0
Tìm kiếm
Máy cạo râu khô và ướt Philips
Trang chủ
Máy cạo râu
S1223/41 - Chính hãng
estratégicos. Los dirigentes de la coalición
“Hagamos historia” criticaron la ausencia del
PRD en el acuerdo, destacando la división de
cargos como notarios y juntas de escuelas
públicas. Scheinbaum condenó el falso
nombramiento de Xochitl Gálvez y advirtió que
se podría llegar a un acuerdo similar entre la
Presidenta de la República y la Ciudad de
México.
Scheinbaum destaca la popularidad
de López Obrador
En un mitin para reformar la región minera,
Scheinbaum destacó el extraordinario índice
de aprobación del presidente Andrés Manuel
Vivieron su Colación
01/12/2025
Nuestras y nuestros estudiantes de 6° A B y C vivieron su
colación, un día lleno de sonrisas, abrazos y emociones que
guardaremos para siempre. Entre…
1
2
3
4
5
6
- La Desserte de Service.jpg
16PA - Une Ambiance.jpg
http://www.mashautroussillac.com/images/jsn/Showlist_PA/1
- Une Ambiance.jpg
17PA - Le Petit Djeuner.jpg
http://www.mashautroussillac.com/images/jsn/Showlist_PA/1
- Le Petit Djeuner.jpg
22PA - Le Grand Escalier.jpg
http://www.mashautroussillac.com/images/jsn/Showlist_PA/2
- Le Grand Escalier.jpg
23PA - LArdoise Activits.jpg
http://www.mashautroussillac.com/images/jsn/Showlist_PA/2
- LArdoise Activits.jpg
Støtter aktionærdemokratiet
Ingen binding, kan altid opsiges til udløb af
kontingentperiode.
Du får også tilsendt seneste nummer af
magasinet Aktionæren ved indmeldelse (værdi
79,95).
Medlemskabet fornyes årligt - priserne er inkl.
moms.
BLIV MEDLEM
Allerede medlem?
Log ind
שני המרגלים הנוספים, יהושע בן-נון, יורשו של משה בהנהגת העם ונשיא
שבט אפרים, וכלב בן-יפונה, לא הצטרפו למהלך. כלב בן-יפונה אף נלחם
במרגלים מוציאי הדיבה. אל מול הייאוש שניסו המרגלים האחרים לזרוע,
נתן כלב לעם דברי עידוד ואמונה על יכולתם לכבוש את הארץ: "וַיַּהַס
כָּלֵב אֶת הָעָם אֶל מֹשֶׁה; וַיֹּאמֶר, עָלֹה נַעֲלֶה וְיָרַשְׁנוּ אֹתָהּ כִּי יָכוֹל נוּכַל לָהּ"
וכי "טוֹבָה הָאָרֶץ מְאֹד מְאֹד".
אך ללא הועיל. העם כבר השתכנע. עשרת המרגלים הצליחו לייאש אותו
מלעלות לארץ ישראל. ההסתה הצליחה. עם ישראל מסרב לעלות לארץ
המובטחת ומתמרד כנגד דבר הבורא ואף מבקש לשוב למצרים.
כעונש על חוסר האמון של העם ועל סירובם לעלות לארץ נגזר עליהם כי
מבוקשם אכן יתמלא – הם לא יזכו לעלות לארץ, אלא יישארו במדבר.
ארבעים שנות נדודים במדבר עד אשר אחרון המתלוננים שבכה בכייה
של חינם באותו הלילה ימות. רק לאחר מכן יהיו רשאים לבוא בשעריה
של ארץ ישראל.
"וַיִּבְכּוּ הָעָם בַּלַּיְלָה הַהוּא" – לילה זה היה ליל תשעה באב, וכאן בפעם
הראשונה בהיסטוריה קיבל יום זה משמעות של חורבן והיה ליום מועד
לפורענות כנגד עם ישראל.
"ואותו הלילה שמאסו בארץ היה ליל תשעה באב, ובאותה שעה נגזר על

[YOUR ASSIGNMENT]:
Above are the records; from them, give again exactly the lines from the one containing "En un mitin" through the one containing "BLIV MEDLEM", both included.

[SOLVED EXERCISE]:
En un mitin para reformar la región minera,
Scheinbaum destacó el extraordinario índice
de aprobación del presidente Andrés Manuel
Vivieron su Colación
01/12/2025
Nuestras y nuestros estudiantes de 6° A B y C vivieron su
colación, un día lleno de sonrisas, abrazos y emociones que
guardaremos para siempre. Entre…
1
2
3
4
5
6
- La Desserte de Service.jpg
16PA - Une Ambiance.jpg
http://www.mashautroussillac.com/images/jsn/Showlist_PA/1
- Une Ambiance.jpg
17PA - Le Petit Djeuner.jpg
http://www.mashautroussillac.com/images/jsn/Showlist_PA/1
- Le Petit Djeuner.jpg
22PA - Le Grand Escalier.jpg
http://www.mashautroussillac.com/images/jsn/Showlist_PA/2
- Le Grand Escalier.jpg
23PA - LArdoise Activits.jpg
http://www.mashautroussillac.com/images/jsn/Showlist_PA/2
- LArdoise Activits.jpg
Støtter aktionærdemokratiet
Ingen binding, kan altid opsiges til udløb af
kontingentperiode.
Du får også tilsendt seneste nummer af
magasinet Aktionæren ved indmeldelse (værdi
79,95).
Medlemskabet fornyes årligt - priserne er inkl.
moms.
BLIV MEDLEM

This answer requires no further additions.